**Aim of the task:** Within the records, find every line that includes the word "新任リーダー明日香のマネージャへの道" and copy it.

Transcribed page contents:

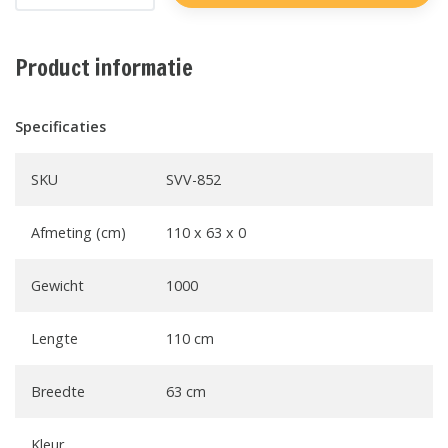
Product informatie
Specificaties
SKU
SVV-852
Afmeting (cm)
110 x 63 x 0
Gewicht
1000
Lengte
110 cm
Breedte
63 cm
Kleur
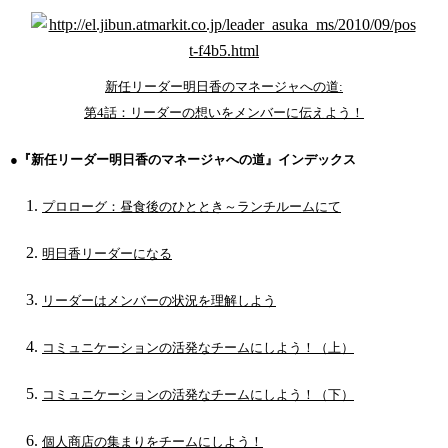
新任リーダー明日香のマネージャへの道:
第4話：リーダーの想いをメンバーに伝えよう！
●『新任リーダー明日香のマネージャへの道』インデックス
プロローグ：昼食後のひととき～ランチルームにて
明日香リーダーになる
リーダーはメンバーの状況を理解しよう
コミュニケーションの活発なチームにしよう！（上）
コミュニケーションの活発なチームにしよう！（下）
個人商店の集まりをチームにしよう！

**Result:**
新任リーダー明日香のマネージャへの道:
●『新任リーダー明日香のマネージャへの道』インデックス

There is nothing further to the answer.